Segment Start: INPUT RECORDS

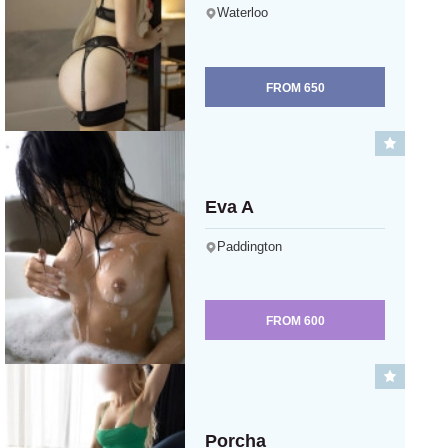
Waterloo
FROM
650
Eva A
Paddington
FROM
600
Porcha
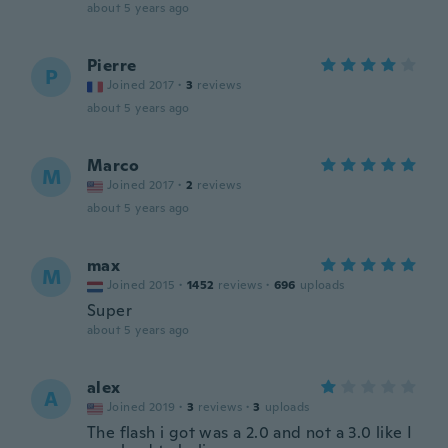
about 5 years ago
Pierre
P
Joined 2017
·
3
reviews
about 5 years ago
Marco
M
Joined 2017
·
2
reviews
about 5 years ago
max
M
Joined 2015
·
1452
reviews
·
696
uploads
Super
about 5 years ago
alex
A
Joined 2019
·
3
reviews
·
3
uploads
The flash i got was a 2.0 and not a 3.0 like I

Segment End: INPUT RECORDS

◆ YOUR ASSIGNMENT ◆
What you return should be all of the material above, exactly, and none of its pictures.

◆ FINAL ANSWER ◆
Waterloo
FROM
650
Eva A
Paddington
FROM
600
Porcha
about 5 years ago
Pierre
P
Joined 2017
·
3
reviews
about 5 years ago
Marco
M
Joined 2017
·
2
reviews
about 5 years ago
max
M
Joined 2015
·
1452
reviews
·
696
uploads
Super
about 5 years ago
alex
A
Joined 2019
·
3
reviews
·
3
uploads
The flash i got was a 2.0 and not a 3.0 like I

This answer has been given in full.